[[ Data to process, beginning ]]
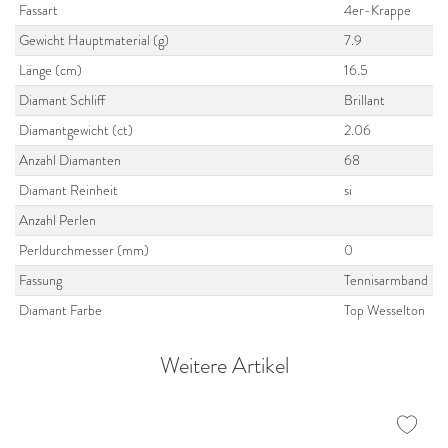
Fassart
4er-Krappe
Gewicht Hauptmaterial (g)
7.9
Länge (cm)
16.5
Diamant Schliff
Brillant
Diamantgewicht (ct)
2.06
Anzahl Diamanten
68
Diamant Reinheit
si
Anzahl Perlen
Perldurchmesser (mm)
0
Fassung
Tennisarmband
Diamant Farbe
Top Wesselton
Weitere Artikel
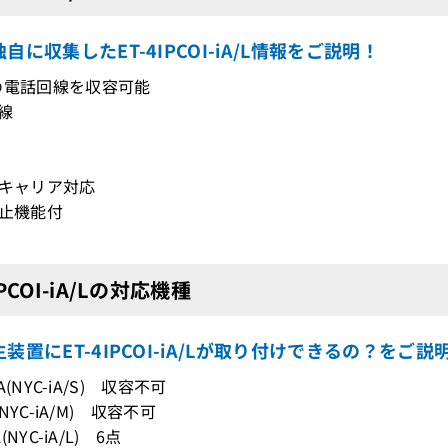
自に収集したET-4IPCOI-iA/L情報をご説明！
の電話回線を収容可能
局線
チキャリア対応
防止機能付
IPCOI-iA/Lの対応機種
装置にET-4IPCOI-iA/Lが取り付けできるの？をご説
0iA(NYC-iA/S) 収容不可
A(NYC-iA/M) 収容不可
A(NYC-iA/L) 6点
[[ Data to process, end ]]
[[ Data to process, beginning ]]
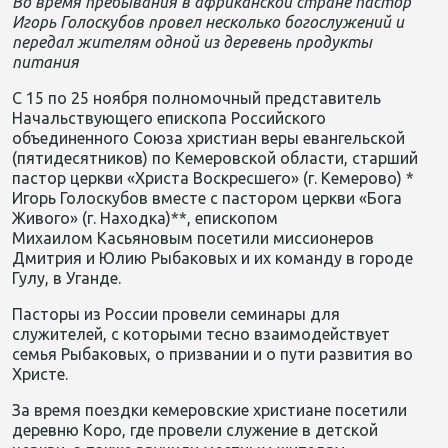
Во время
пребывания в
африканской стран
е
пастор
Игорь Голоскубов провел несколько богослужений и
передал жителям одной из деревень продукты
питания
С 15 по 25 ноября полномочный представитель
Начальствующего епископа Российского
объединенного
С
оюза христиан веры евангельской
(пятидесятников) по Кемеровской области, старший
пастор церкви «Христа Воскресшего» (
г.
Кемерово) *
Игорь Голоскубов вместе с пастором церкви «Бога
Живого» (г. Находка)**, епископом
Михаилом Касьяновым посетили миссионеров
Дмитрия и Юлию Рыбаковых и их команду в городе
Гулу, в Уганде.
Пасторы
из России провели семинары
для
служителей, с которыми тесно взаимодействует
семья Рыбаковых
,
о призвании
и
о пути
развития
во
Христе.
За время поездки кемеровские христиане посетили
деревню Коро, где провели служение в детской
[[ Data to process, end ]]
[[ Data to process, beginning ]]
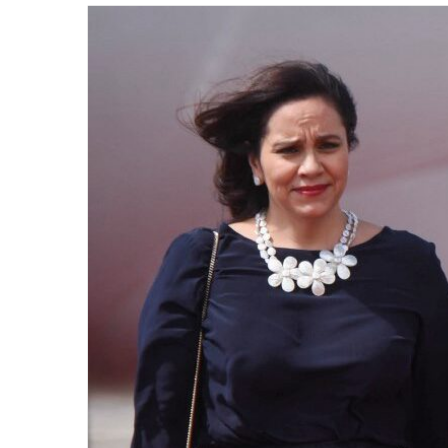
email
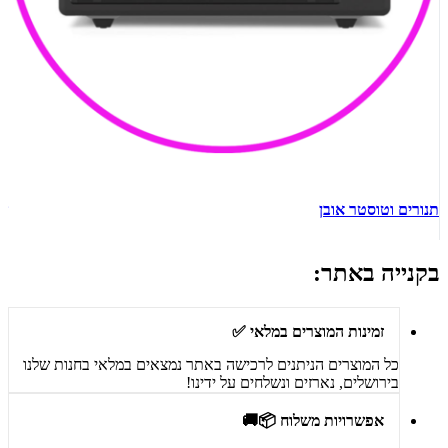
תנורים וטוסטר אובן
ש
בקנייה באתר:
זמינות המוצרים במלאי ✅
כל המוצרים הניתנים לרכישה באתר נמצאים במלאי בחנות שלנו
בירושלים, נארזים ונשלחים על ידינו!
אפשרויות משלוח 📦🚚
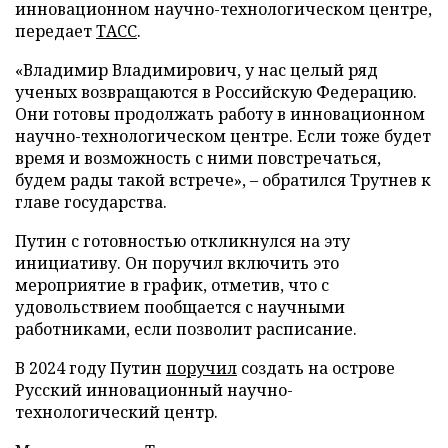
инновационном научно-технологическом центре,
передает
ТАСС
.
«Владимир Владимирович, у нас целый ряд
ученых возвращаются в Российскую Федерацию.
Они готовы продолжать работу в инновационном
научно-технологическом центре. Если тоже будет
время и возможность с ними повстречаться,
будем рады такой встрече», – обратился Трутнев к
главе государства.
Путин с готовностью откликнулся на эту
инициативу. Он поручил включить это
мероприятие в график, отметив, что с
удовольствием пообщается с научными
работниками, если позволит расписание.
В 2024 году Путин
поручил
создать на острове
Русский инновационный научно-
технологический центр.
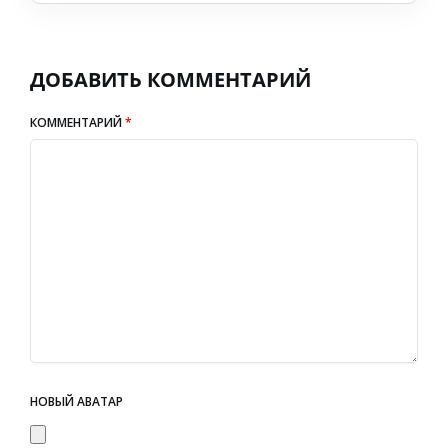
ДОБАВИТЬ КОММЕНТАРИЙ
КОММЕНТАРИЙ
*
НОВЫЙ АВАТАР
[[ Data to process, end ]]
**Aim of the task**
What is wanted is an exact copy of the lines above from the one containing "כל המוצרים הניתנים" through the one containing "НОВЫЙ АВАТАР", with no pictures in it.

**Exercise response**
כל המוצרים הניתנים לרכישה באתר נמצאים במלאי בחנות שלנו
בירושלים, נארזים ונשלחים על ידינו!
אפשרויות משלוח 📦🚚
инновационном научно-технологическом центре,
передает
ТАСС
.
«Владимир Владимирович, у нас целый ряд
ученых возвращаются в Российскую Федерацию.
Они готовы продолжать работу в инновационном
научно-технологическом центре. Если тоже будет
время и возможность с ними повстречаться,
будем рады такой встрече», – обратился Трутнев к
главе государства.
Путин с готовностью откликнулся на эту
инициативу. Он поручил включить это
мероприятие в график, отметив, что с
удовольствием пообщается с научными
работниками, если позволит расписание.
В 2024 году Путин
поручил
создать на острове
Русский инновационный научно-
технологический центр.
ДОБАВИТЬ КОММЕНТАРИЙ
КОММЕНТАРИЙ
*
НОВЫЙ АВАТАР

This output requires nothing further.